To do: Without the pictures, retype exactly the lines from the top of the entries below through the line that contains "Property amenities in".
── The data
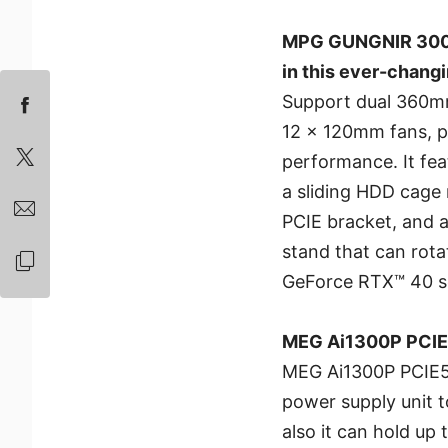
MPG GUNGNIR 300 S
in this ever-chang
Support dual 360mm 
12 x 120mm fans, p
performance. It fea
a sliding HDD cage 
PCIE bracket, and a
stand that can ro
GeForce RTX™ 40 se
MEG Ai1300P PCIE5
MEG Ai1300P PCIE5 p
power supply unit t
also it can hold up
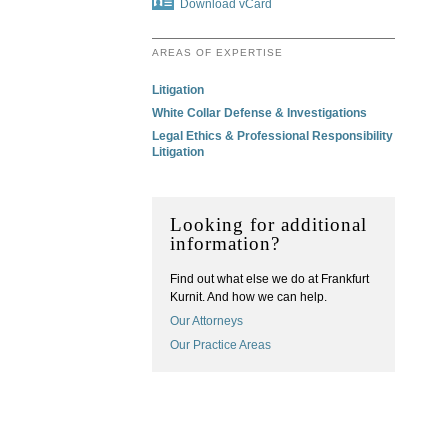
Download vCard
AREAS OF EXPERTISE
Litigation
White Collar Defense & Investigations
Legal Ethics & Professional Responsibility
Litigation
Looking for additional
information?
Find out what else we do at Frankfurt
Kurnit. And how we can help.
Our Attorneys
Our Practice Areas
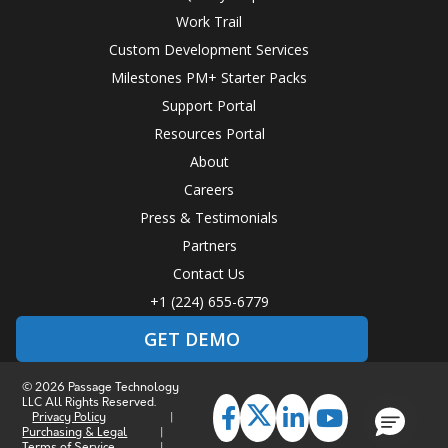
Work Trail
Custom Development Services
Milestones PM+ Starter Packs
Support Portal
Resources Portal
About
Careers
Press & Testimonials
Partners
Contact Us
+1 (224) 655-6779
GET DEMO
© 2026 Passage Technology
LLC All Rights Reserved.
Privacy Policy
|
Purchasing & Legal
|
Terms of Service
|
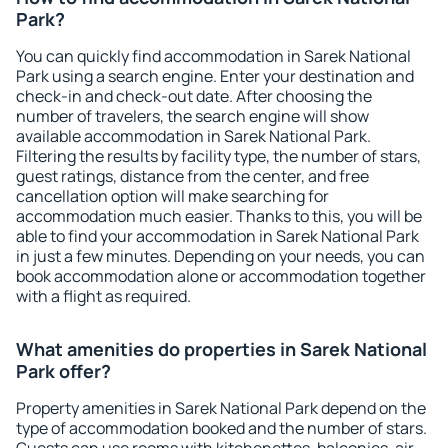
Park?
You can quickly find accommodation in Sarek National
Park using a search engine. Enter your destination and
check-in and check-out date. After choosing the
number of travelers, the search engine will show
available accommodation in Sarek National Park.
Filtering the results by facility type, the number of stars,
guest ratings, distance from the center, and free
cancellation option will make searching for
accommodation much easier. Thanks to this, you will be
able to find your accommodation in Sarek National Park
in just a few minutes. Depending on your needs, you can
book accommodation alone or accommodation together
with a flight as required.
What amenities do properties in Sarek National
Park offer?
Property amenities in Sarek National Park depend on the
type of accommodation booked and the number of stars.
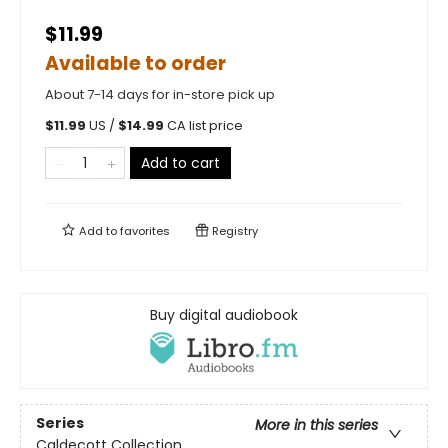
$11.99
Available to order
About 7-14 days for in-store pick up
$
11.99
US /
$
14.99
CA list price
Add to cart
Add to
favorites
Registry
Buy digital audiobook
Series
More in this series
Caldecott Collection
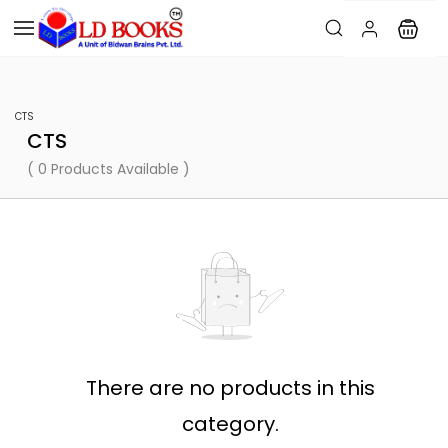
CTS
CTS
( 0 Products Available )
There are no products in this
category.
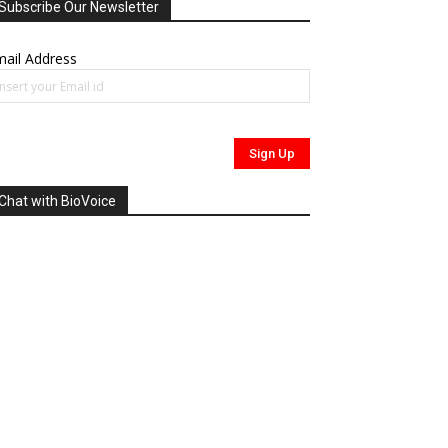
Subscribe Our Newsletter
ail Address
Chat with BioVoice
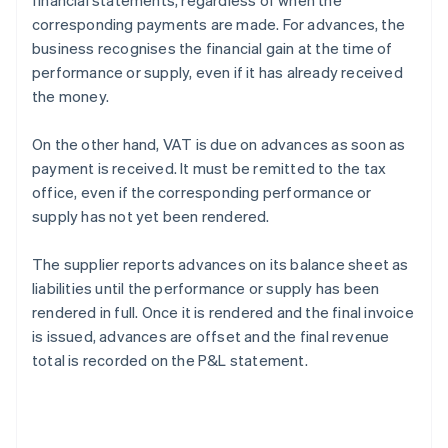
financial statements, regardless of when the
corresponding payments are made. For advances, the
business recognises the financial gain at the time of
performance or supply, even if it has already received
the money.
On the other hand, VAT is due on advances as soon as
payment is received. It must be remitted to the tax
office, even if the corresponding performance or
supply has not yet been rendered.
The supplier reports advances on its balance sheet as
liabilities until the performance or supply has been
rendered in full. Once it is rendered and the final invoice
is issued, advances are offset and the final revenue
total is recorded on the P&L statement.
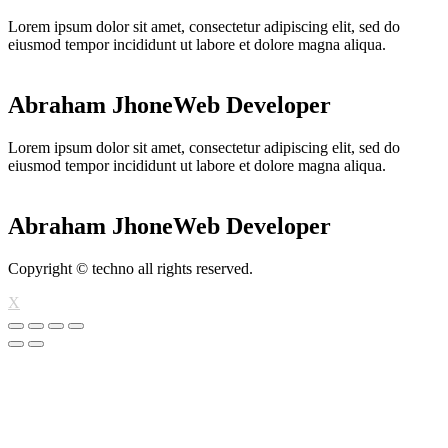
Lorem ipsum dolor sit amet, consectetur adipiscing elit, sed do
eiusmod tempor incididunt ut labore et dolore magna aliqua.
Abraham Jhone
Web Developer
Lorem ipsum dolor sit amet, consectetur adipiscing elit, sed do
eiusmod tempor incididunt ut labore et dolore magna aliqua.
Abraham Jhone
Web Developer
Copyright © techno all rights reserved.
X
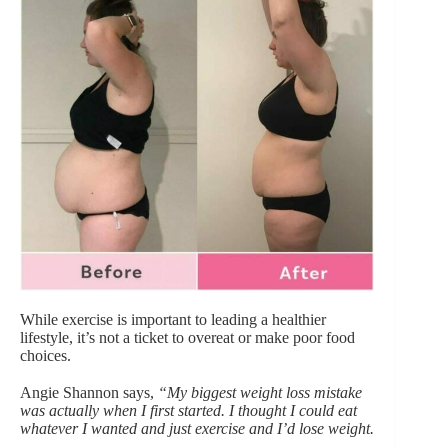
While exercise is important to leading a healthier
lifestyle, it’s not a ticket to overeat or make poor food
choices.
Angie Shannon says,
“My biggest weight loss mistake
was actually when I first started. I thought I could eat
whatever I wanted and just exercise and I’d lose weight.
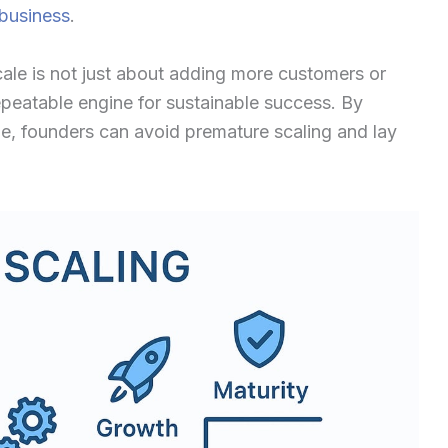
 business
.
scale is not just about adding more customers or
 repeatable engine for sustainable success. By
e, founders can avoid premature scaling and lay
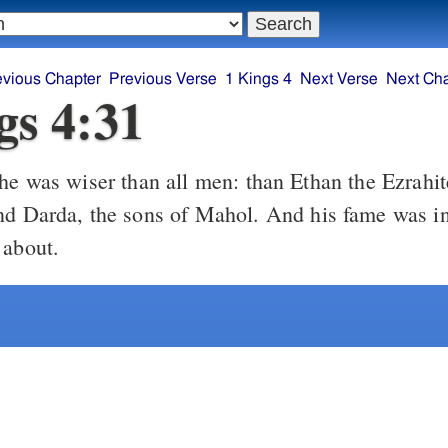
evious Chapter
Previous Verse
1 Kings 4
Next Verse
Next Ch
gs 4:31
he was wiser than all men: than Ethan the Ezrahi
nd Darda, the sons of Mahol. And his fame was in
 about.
────
Finished task:
MPG GUNGNIR 300 S
in this ever-chang
Support dual 360mm 
12 x 120mm fans, p
performance. It fea
a sliding HDD cage 
PCIE bracket, and a
stand that can ro
GeForce RTX™ 40 se
MEG Ai1300P PCIE5
MEG Ai1300P PCIE5 p
power supply unit t
also it can hold up
Download vCard
AREAS OF EXPERTISE
Litigation
White Collar Defense & Investigations
Legal Ethics & Professional Responsibility
Litigation
Looking for additional
information?
Find out what else we do at Frankfurt
Kurnit. And how we can help.
Our Attorneys
Our Practice Areas
Work Trail
Custom Development Services
Milestones PM+ Starter Packs
Support Portal
Resources Portal
About
Careers
Press & Testimonials
Partners
Contact Us
+1 (224) 655-6779
GET DEMO
© 2026 Passage Technology
LLC All Rights Reserved.
Privacy Policy
|
Purchasing & Legal
|
Terms of Service
|
Park?
You can quickly find accommodation in Sarek National
Park using a search engine. Enter your destination and
check-in and check-out date. After choosing the
number of travelers, the search engine will show
available accommodation in Sarek National Park.
Filtering the results by facility type, the number of stars,
guest ratings, distance from the center, and free
cancellation option will make searching for
accommodation much easier. Thanks to this, you will be
able to find your accommodation in Sarek National Park
in just a few minutes. Depending on your needs, you can
book accommodation alone or accommodation together
with a flight as required.
What amenities do properties in Sarek National
Park offer?
Property amenities in Sarek National Park depend on the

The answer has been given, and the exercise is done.